La complexité des causes et des événements nécessitent selon eux une approche «intégrale» de la part de tous les acteurs sur le terrain: des interventions systémiques doivent être mises en œuvre tant au niveau de l'État que des entreprises. «Il est essentiel d'investir dans la recherche et les nouvelles technologies, dans la formation des travailleurs et des employeurs, mais aussi d'inclure la discipline de la santé et de la sécurité au travail dans les programmes scolaires et la formation professionnelle. Il est important que l'État mette en place des contrôles plus minutieux, qui deviennent un stimulant pour la prévention des accidents», écrivent-ils.

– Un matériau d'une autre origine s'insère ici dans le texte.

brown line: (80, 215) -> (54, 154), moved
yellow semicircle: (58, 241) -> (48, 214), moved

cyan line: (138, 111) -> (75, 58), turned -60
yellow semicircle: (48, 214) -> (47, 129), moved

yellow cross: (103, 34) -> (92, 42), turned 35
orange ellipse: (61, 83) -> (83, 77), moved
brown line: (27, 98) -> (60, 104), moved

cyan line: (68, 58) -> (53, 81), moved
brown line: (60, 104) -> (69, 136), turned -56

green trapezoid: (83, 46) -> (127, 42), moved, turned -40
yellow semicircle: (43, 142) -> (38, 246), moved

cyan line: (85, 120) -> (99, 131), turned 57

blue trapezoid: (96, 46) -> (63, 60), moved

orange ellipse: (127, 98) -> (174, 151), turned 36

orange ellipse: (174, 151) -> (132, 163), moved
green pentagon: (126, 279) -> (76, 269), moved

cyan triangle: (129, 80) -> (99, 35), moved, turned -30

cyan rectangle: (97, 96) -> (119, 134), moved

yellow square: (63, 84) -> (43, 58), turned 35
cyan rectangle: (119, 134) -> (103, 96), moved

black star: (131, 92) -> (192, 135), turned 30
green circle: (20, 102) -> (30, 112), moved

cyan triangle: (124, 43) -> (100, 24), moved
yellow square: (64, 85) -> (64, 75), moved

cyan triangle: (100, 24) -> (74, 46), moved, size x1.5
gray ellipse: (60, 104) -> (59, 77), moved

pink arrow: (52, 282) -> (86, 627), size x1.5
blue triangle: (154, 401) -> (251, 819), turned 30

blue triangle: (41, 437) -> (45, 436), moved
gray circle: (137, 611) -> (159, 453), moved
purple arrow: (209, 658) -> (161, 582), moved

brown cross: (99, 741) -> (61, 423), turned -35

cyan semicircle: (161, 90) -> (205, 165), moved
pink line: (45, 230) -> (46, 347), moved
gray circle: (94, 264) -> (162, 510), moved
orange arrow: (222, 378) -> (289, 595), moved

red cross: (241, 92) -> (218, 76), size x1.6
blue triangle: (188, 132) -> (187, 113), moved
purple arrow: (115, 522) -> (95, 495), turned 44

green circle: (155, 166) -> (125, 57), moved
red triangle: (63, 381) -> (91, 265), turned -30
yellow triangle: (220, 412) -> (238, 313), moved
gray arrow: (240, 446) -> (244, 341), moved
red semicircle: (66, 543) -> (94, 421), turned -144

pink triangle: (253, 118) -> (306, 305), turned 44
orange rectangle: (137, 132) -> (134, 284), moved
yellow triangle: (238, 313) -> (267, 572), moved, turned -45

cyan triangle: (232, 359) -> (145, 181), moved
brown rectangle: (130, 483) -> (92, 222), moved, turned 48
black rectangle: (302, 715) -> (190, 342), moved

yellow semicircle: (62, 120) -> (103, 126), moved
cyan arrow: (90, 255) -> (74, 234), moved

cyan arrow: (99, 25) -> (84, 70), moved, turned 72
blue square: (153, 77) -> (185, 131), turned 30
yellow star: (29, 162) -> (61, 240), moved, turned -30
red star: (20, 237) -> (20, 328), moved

Réhabiliter la valeur du travail
La Conférence épiscopale italienne estime que l'entreprise a un «rôle décisif dans la protection de la sécurité des travailleurs et de leur santé», tant en ce qui concerne l'adoption de mesures de protection que de leur respect effectif. À cet égard, l'appel du Pape François aux entrepreneurs de Confindustria, lors de l'audience de février 2016, résonne plus que jamais de manière appropriée: «Vous avez une noble vocation qui vise à produire des richesses et à améliorer le monde pour tous ; vous êtes donc appelés à être les bâtisseurs du bien commun et les architectes d'un nouvel humanisme du travail.»
Le 12 janvier dernier, lors de l’audience générale, le Pape souhaitait par ailleurs que le travail ne soit plus uniquement synonyme de recherche du profit, jugeant nécessaire de réhabiliter la valeur du travail afin qu’il soit vécu comme un «un droit et un devoir fondamental de la personne, qui exprime et augmente sa dignité». François appelait l’Église à se montrer créative afin que cela puisse advenir.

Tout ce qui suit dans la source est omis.